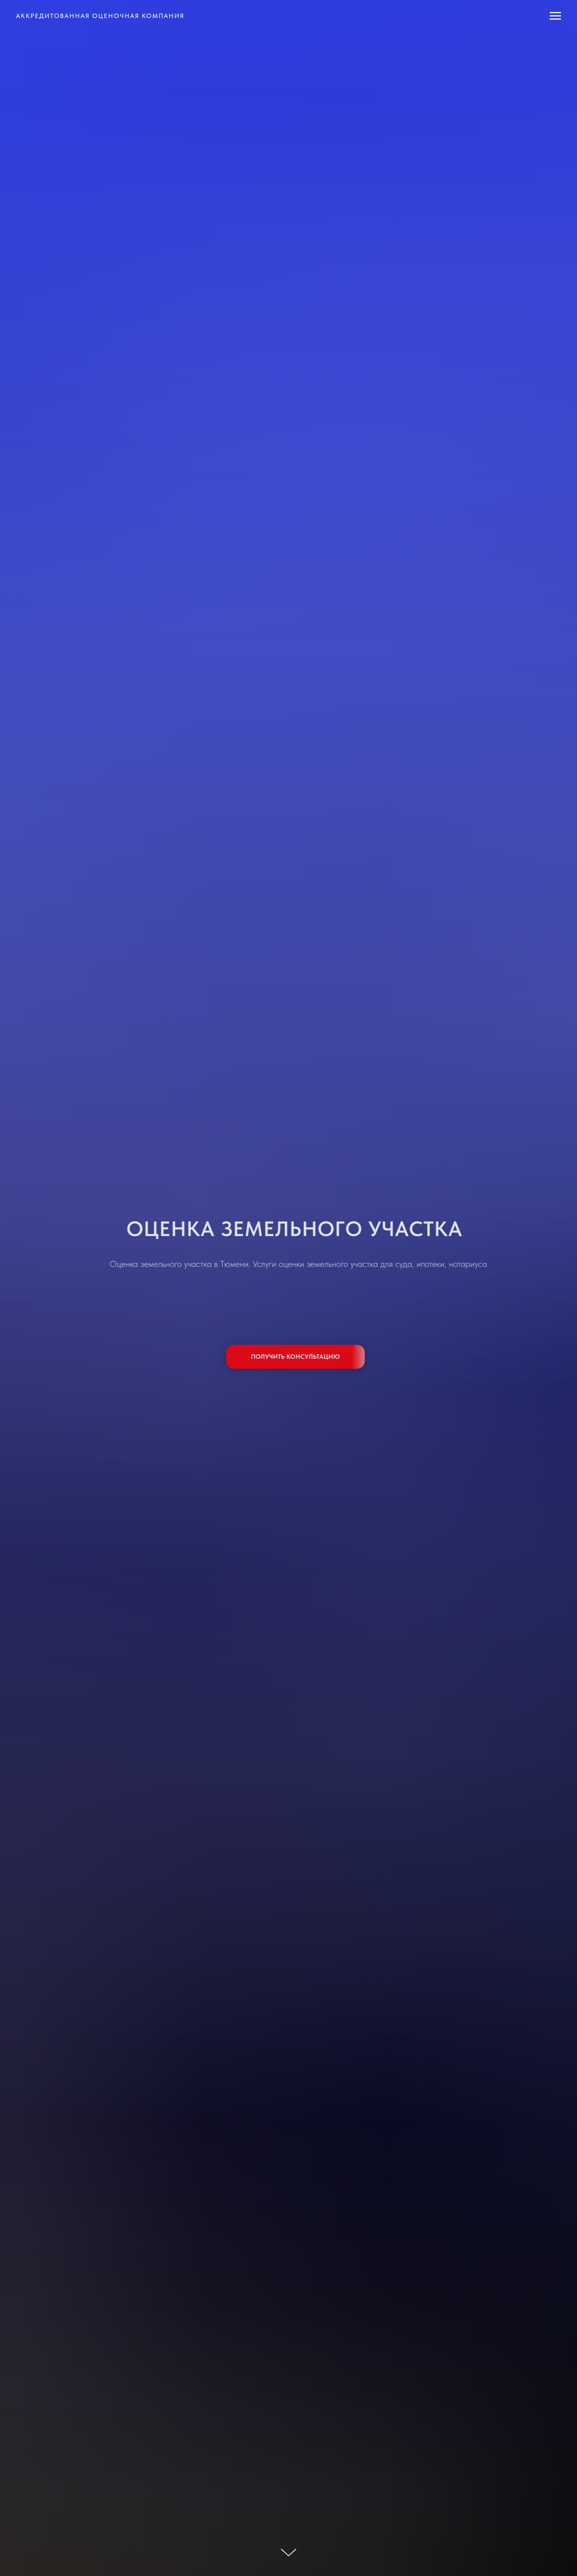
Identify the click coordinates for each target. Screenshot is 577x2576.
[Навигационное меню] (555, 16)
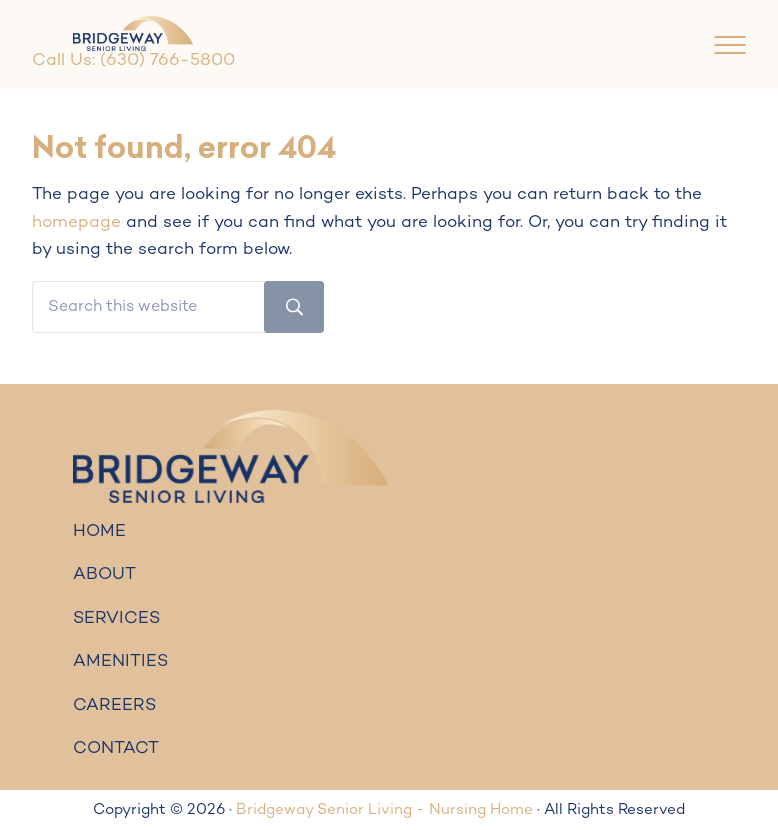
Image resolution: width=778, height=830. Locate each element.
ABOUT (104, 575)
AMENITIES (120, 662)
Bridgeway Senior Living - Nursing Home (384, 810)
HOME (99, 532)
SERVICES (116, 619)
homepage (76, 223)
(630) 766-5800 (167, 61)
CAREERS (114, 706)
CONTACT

——

■ **Work required**: The line containing "SERVICES (116, 619)" marks the start; retype it and each line after it through the end of the records above, exactly.

■ **Answer box**:
SERVICES (116, 619)
homepage (76, 223)
(630) 766-5800 (167, 61)
CAREERS (114, 706)
CONTACT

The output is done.